--- ACTIVITY ---
Among the records, which lines include "最終受付"? List them.
(RECORDS SHOWN begins)
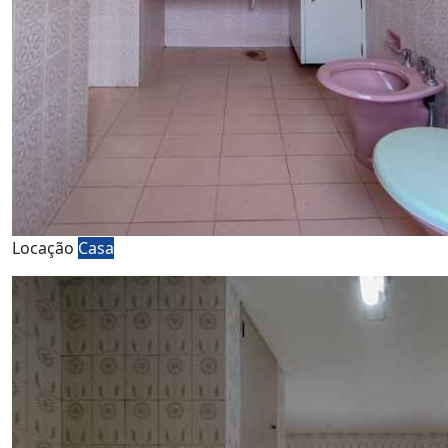
Locação
Casa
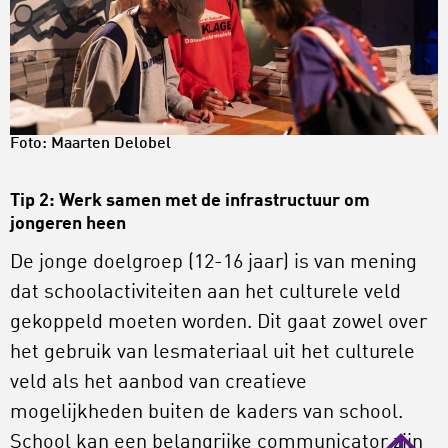
Foto: Maarten Delobel
Tip 2: Werk samen met de infrastructuur om
jongeren heen
De jonge doelgroep (12-16 jaar) is van mening
dat schoolactiviteiten aan het culturele veld
gekoppeld moeten worden. Dit gaat zowel over
het gebruik van lesmateriaal uit het culturele
veld als het aanbod van creatieve
mogelijkheden buiten de kaders van school.
School kan een belangrijke communicator zijn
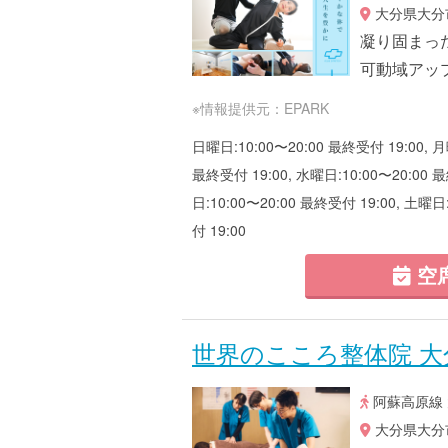
大分県大分市中
凝り固まっ
可動域アッ
※情報提供元：EPARK
日曜日:10:00〜20:00 最終受付 19:00, 月
最終受付 19:00, 水曜日:10:00〜20:00 最
日:10:00〜20:00 最終受付 19:00, 土曜日
付 19:00
空
世界のこころ整体院 大
阿蘇高原線 
大分県大分市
(RECORDS SHOWN ends)
--- TASK RESULT ---
日曜日:10:00〜20:00 最終受付 19:00, 月
最終受付 19:00, 水曜日:10:00〜20:00 最
日:10:00〜20:00 最終受付 19:00, 土曜日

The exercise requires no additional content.